Task directions → Make an exact copy of all the records, one that contains none of the pictures.

The data →
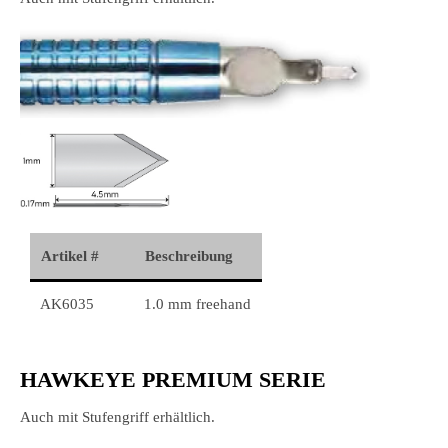
Artikel #
Beschreibung
AK6035
1.0 mm freehand
HAWKEYE PREMIUM SERIE
Auch mit Stufengriff erhältlich.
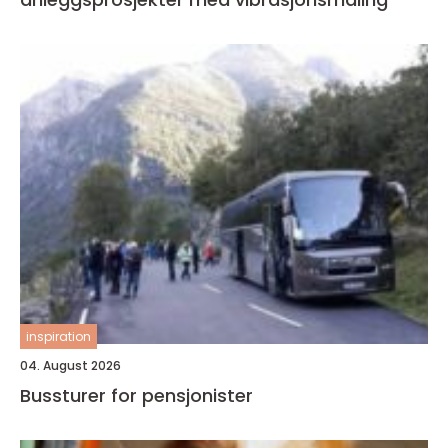
inspiration
04. August 2026
Bussturer for pensjonister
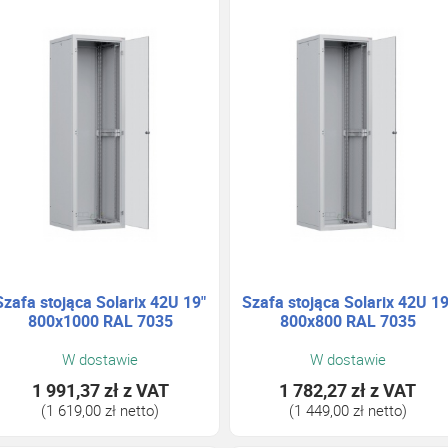
Szafa stojąca Solarix 42U 19"
Szafa stojąca Solarix 42U 19
800x1000 RAL 7035
800x800 RAL 7035
W dostawie
W dostawie
1 991,37 zł
z VAT
1 782,27 zł
z VAT
(1 619,00 zł netto)
(1 449,00 zł netto)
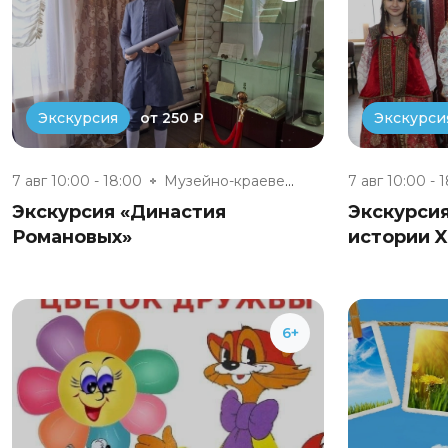
от 250 ₽
Экскурсия
Экскурси
7 авг 10:00 - 18:00
Музейно-краеведческий комплекс...
7 авг 10:00 - 
Экскурсия «Династия
Экскурси
Романовых»
истории X
6+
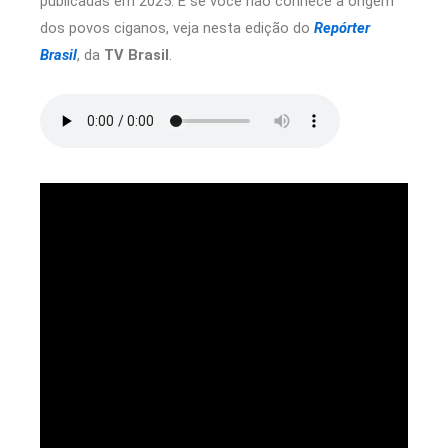
publicadas em 2025. E se você não conhece a origem
dos povos ciganos, veja nesta edição do
Repórter
Brasil
, da
TV Brasil
.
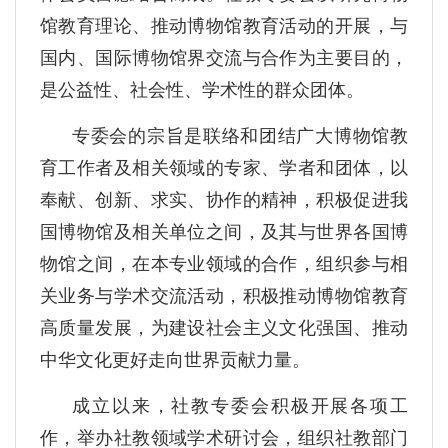
馆教育理论、推动博物馆教育活动的开展，与
国内、国际博物馆界交流与合作为主要目的，
是公益性、社会性、学术性的群众团体。
专委会的宗旨是联络和团结广大博物馆教
育工作者及相关领域的专家、学者和团体，以
奉献、创新、求实、协作的精神，积极促进我
国博物馆及相关单位之间，及其与世界各国博
物馆之间，在本专业领域的合作，组织参与相
关业务与学术交流活动，积极推动博物馆教育
高质量发展，为建设社会主义文化强国、推动
中华文化更好走向世界贡献力量。
成立以来，社教专委会积极开展各项工
作，举办社教领域学术研讨会，组织社教部门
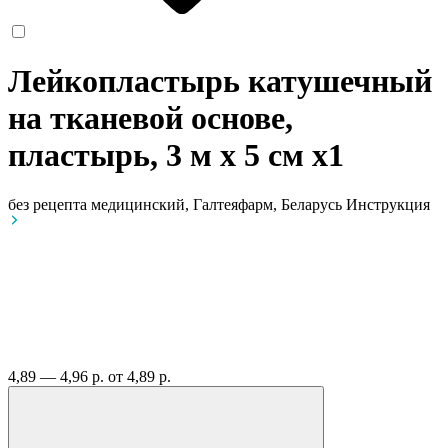
Лейкопластырь катушечный
на тканевой основе,
пластырь, 3 м х 5 см
x1
без рецепта
медицинский, Галтеяфарм, Беларусь
Инструкция
4,89 — 4,96 р.
от 4,89 р.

Answer box →
Artikel #
Beschreibung
AK6035
1.0 mm freehand
HAWKEYE PREMIUM SERIE
Auch mit Stufengriff erhältlich.
inspiration
04. August 2026
Bussturer for pensjonister
Szafa stojąca Solarix 42U 19"
Szafa stojąca Solarix 42U 19
800x1000 RAL 7035
800x800 RAL 7035
W dostawie
W dostawie
1 991,37 zł
z VAT
1 782,27 zł
z VAT
(1 619,00 zł netto)
(1 449,00 zł netto)
от 250 ₽
Экскурсия
Экскурси
7 авг 10:00 - 18:00
Музейно-краеведческий комплекс...
7 авг 10:00 - 
Экскурсия «Династия
Экскурси
Романовых»
истории X
6+
publicadas em 2025. E se você não conhece a origem
dos povos ciganos, veja nesta edição do
Repórter
Brasil
, da
TV Brasil
.
馆教育理论、推动博物馆教育活动的开展，与
国内、国际博物馆界交流与合作为主要目的，
是公益性、社会性、学术性的群众团体。
专委会的宗旨是联络和团结广大博物馆教
育工作者及相关领域的专家、学者和团体，以
奉献、创新、求实、协作的精神，积极促进我
国博物馆及相关单位之间，及其与世界各国博
物馆之间，在本专业领域的合作，组织参与相
关业务与学术交流活动，积极推动博物馆教育
高质量发展，为建设社会主义文化强国、推动
中华文化更好走向世界贡献力量。
成立以来，社教专委会积极开展各项工
作，举办社教领域学术研讨会，组织社教部门
Лейкопластырь катушечный
на тканевой основе,
пластырь, 3 м х 5 см
x1
без рецепта
медицинский, Галтеяфарм, Беларусь
Инструкция
4,89 — 4,96 р.
от 4,89 р.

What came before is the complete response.